NO-GROWTH POLICIES IN O.C. HURT MILLENIALS
It’s easy to argue that there is no place better to live and raise a family than Orange County, California. Within an hour drive, depending on traffic, you have access to beaches, Disneyland, fine dining and some of the nation’s most prestigious shopping venues. Even in an El Niño year, the weather is still incredible and can’t be beat. For millennials, what more could we hope for?
Yet, with all this family-friendly landscape, it is ironic that Orange County has become one of the least millennial/young family-friendly housing environments in the state. California’s environmental policies have created a housing shortage unlike any other, and it’s impacting Orange County families to the extreme – driving out future generations.
Environmental laws such as the California Environmental Quality Act, in addition to the resulting lawsuits, largely are to blame. But, here in Orange County, there has been a substantive increase in no-growth initiatives and policies enacted by local governments and championed by some elected officials – including Buena Park’s Measure A and an upcoming anti-development measure in Costa Mesa.
The housing market is not immune to market forces. Supply and demand is a big indicator in determining average rents and prices.
In 2015, the Register reported that the average rent for an apartment in Orange County was $1,848 a month. It also reported that the median home price in Orange County was $629,500 – a sum that would easily buy two homes in another state.
Consider that, per the wealth gap calculator at Fusion, the average millennial in the United States makes $27,800. If you contrast this with average rents of $1,848, a millennial would be dedicating nearly 100 percent of their income, after taxes, to rent if they were to try and afford an apartment in Orange County without roommates.
The free market has been stifled, and the result is a severe shortage in housing stock.
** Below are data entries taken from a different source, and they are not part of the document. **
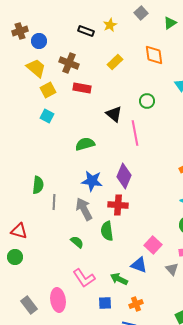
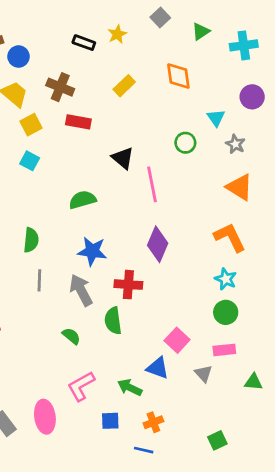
green circle: (147, 101) -> (185, 143), moved
purple diamond: (124, 176) -> (158, 244), moved
green semicircle: (38, 185) -> (31, 240), moved
pink L-shape: (84, 278) -> (81, 386), turned 95

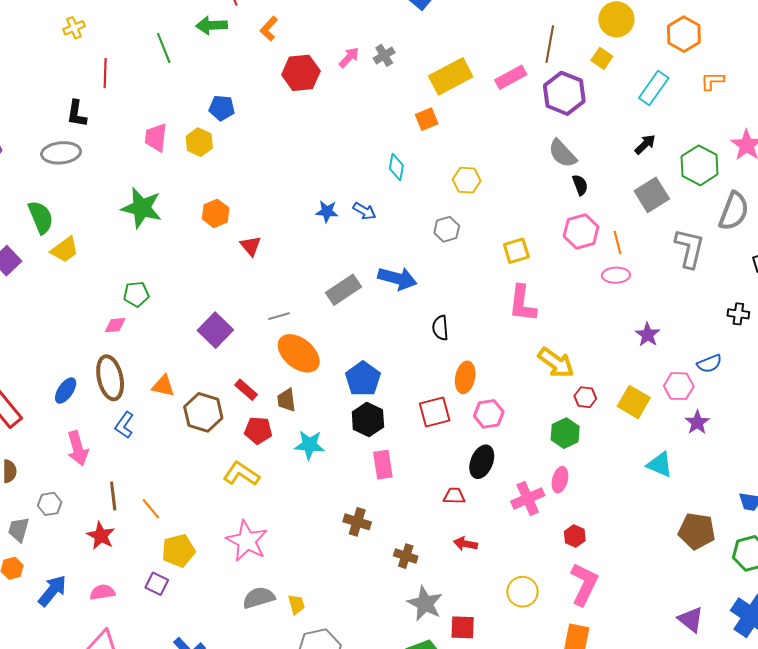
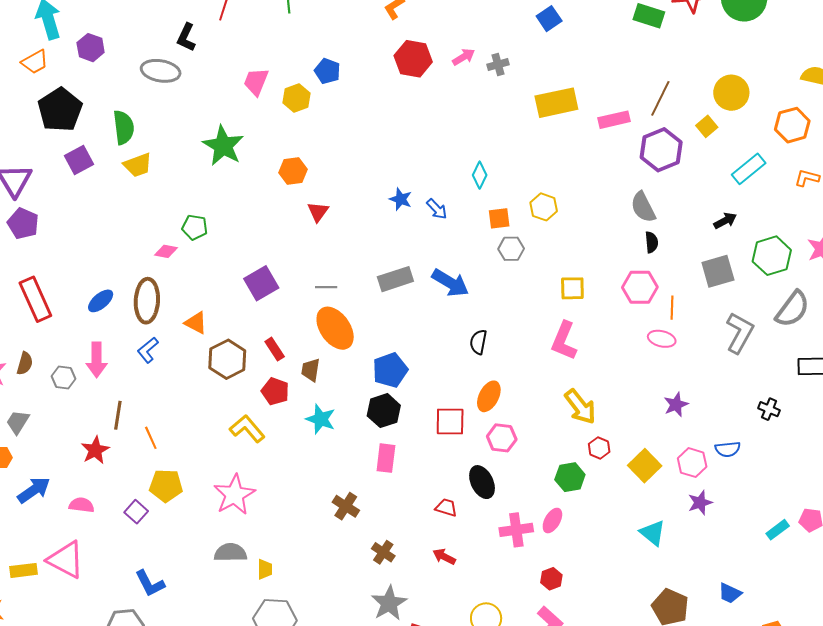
orange square: (427, 119) -> (499, 218), moved
black ellipse: (482, 462) -> (482, 482), turned -64
gray hexagon: (50, 504) -> (64, 378), moved

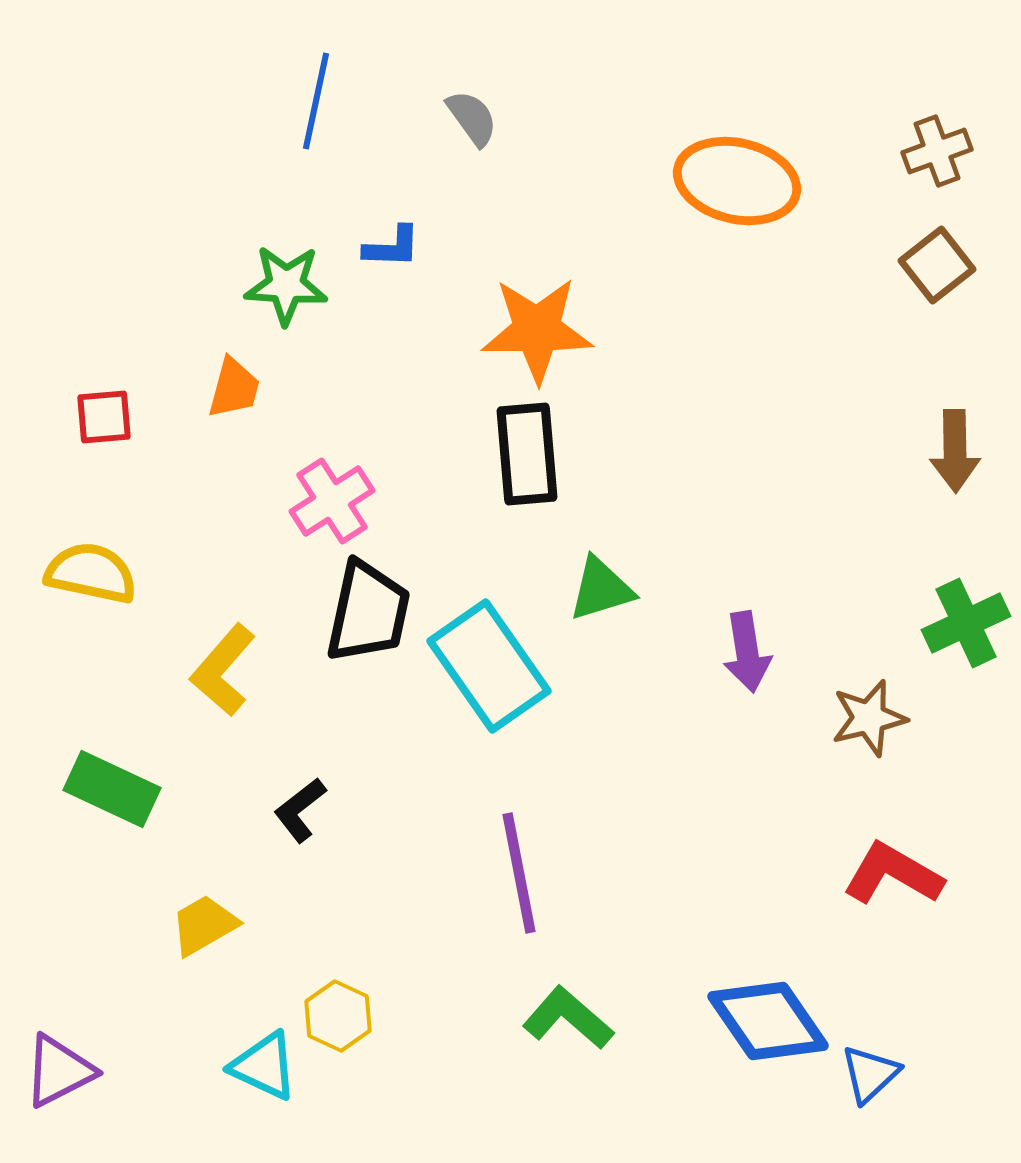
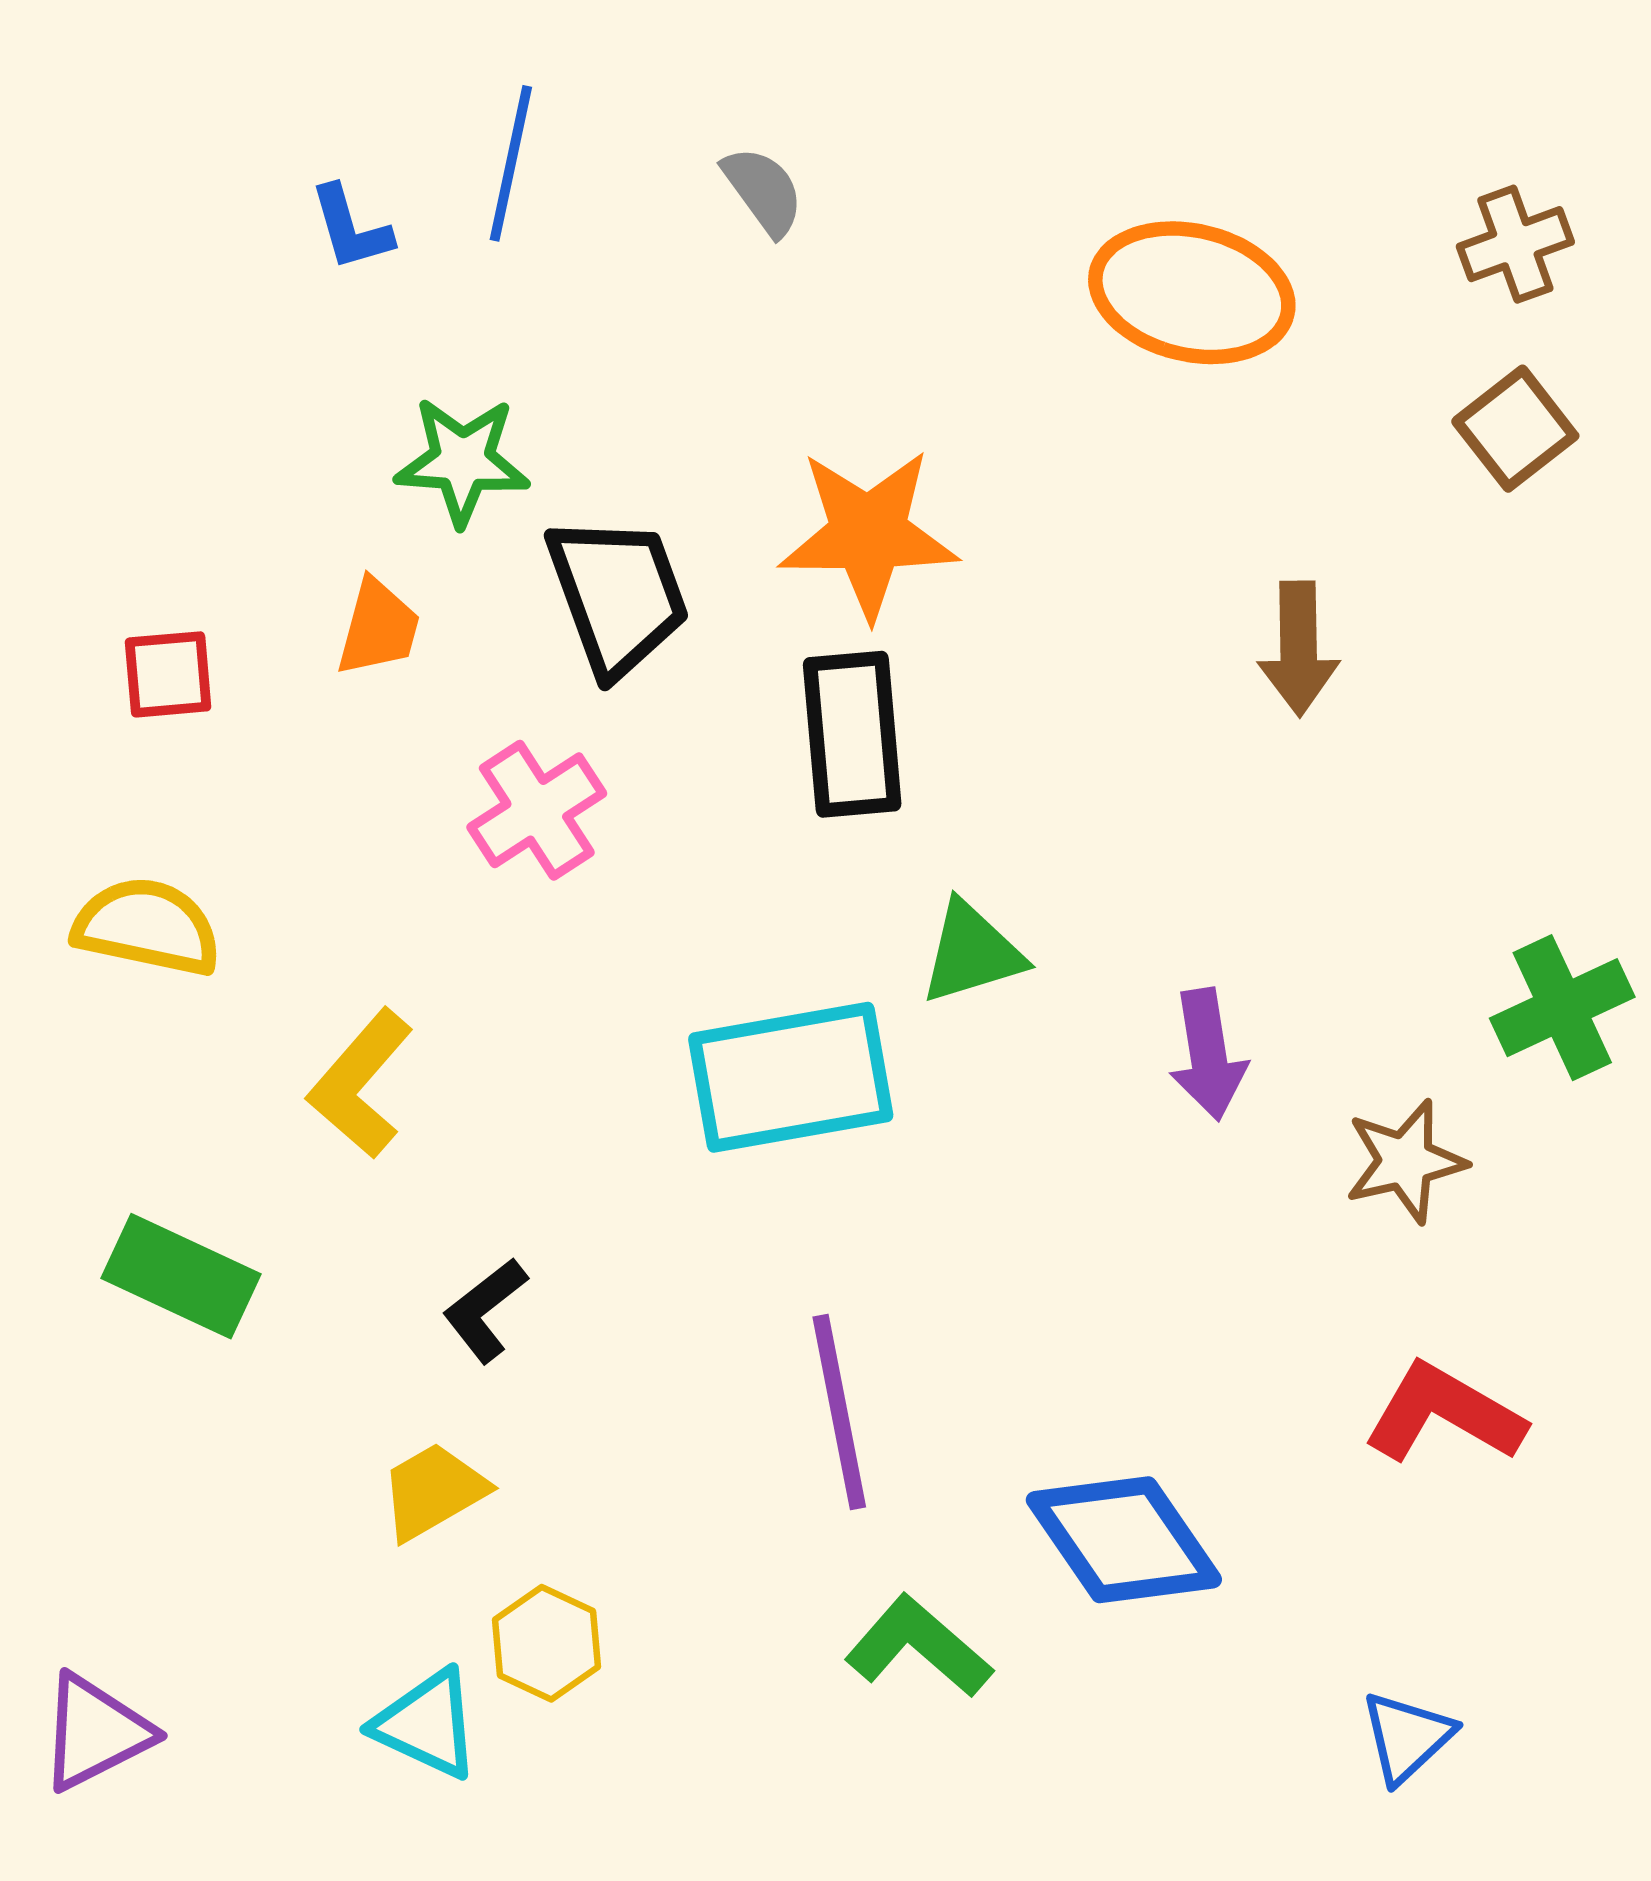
blue L-shape: (392, 247) -> (351, 228), moved, turned 72
brown arrow: (955, 451) -> (1299, 649), moved
black trapezoid: (368, 612) -> (618, 595), moved, turned -32
cyan rectangle: (489, 666) -> (791, 1077), turned -65
yellow trapezoid: (204, 925) -> (433, 1491), moved
blue diamond: (768, 1021) -> (1124, 1540), moved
The 2015 Orange County Business Council Workforce Housing Scorecard placed the housing stock shortage between 50,000 to 62,000 units currently and growing to upwards of 100,000 units by 2040.
No-growth policies can take a number of forms, including voter initiatives and city planning commission or city council denials of moderate to high-density housing.
To be clear, local jurisdictions should have the ability to ensure that new development fits the needs and style of the local community. However, denying construction of or requiring a public vote on moderate to high density housing development, simply because it is density housing growth, is a disservice to the residents of Orange County, and especially young adults and families that would like to be residents of the county and live close to work.
Without an increase in housing supply in Orange County, the millennial generation – especially young families – will be faced with one of four options: 1) move back in with their parents; 2) delay marriage and kids while continuing the college life style by rooming with two or three of their friends; 3) “drive until they qualify” – meaning homes that are 75-plus miles away, and commuting daily to work here in Orange County; 4) move out of California.
2016 is not only a crucial federal election year, but it is a crucial election year for local governments in Orange County. Millennial residents should take notice of local candidates who take no-growth stances in their city council races.
If no-growth policies and initiatives continue throughout Orange County, not only will the millennial dream of home ownership be gone, but the dream of living in Orange County will start to slip away too.
David Mansdoerfer, a millennial, is chairman of the Mission Viejo Planning and Transportation Commission.